▶ [Activity] In the records below, find the line containing "滋賀県大津市内で激戦を繰り広げる" and retype it and every line after it exactly, adding nothing.

Provided data Start Marker

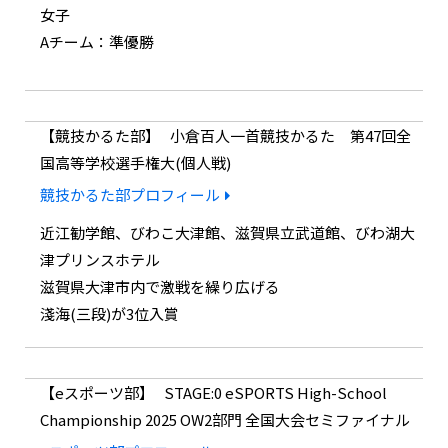
女子
Aチーム：準優勝
競技かるた部
小倉百人一首競技かるた 第47回全
国高等学校選手権大(個人戦)
競技かるた部プロフィール
近江勧学館、びわこ大津館、滋賀県立武道館、びわ湖大
津プリンスホテル
滋賀県大津市内で激戦を繰り広げる
淺海(三段)が3位入賞
eスポーツ部
STAGE:0 eSPORTS High-School
Championship 2025 OW2部門 全国大会セミファイナル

Provided data End Marker

▶ [Exercise answer]
滋賀県大津市内で激戦を繰り広げる
淺海(三段)が3位入賞
eスポーツ部
STAGE:0 eSPORTS High-School
Championship 2025 OW2部門 全国大会セミファイナル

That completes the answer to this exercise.